[infinispan-dev] CacheLoaders, Distribution mode and Interceptors
Mircea Markus
mmarkus at redhat.com
Tue Mar 19 07:32:56 EDT 2013
Hi James,
By specifying the LuceneCacheLoader as a loader for the default cache, it will added to both the "lucene-index" (where it is needed) and the other two caches (lucene-metadata and lucene-locks) - where I don't think it is needed. I think it should only be configured for the "lucene-index" cache and removed from the default config.
On top of that you might want to add the cluster cache loader *before* the LuceneCacheLoader, otherwise it will always be the LuceneCacheLoader that would be queried first. The config I have in mind is[1], would you mind giving it a try?

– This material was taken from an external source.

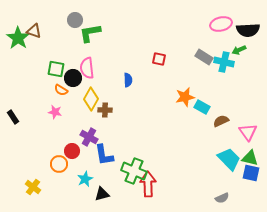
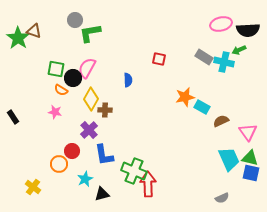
pink semicircle: rotated 35 degrees clockwise
purple cross: moved 7 px up; rotated 18 degrees clockwise
cyan trapezoid: rotated 20 degrees clockwise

[1] https://gist.github.com/mmarkus/5195400
On 15 Mar 2013, at 16:22, James Aley wrote:
> Not sure if I've done exactly what you had in mind... here is my updated XML:
> https://www.refheap.com/paste/12601
>
> I added the loader to the lucene-index namedCache, which is the one
> I'm using for distribution.
>
> This didn't appear to change anything, as far as I can see. Still
> seeing a lot of disk IO with every request.
>
>
> James.
>
>
> On 15 March 2013 15:54, Ray Tsang <saturnism at gmail.com> wrote:
>> Can you try adding a ClusterCacheLoader to see if that helps?
>>
>> Thanks,
>>
>>
>> On Fri, Mar 15, 2013 at 8:49 AM, James Aley <james.aley at swiftkey.net> wrote:
>>>
>>> Apologies - forgot to copy list.
>>>
>>> On 15 March 2013 15:48, James Aley <james.aley at swiftkey.net> wrote:
>>>> Hey Adrian,
>>>>
>>>> Thanks for the response. I was chatting to Sanne on IRC yesterday, and
>>>> he suggested this to me. Actually the logging I attached was from a
>>>> cluster of 4 servers with numOwners=2. Sorry, I should have mentioned
>>>> this actually, but I thought seeing as it didn't appear to make any
>>>> difference that I'd just keep things simple in my previous email.
>>>>
>>>> While it seemed not to make a difference in this case... I can see why
>>>> that would make sense. In future tests I guess I should probably stick
>>>> with numOwners > 1.
>>>>
>>>>
>>>> James.
>>>>
>>>> On 15 March 2013 15:44, Adrian Nistor <anistor at redhat.com> wrote:
>>>>> Hi James,
>>>>>
>>>>> I'm not an expert on InfinispanDirectory but I've noticed in [1] that
>>>>> the
>>>>> lucene-index cache is distributed with numOwners = 1. That means each
>>>>> cache
>>>>> entry is owned by just one cluster node and there's nowhere else to go
>>>>> in
>>>>> the cluster if the key is not available in local memory, thus it needs
>>>>> fetching from the cache store. This can be solved with numOwners > 1.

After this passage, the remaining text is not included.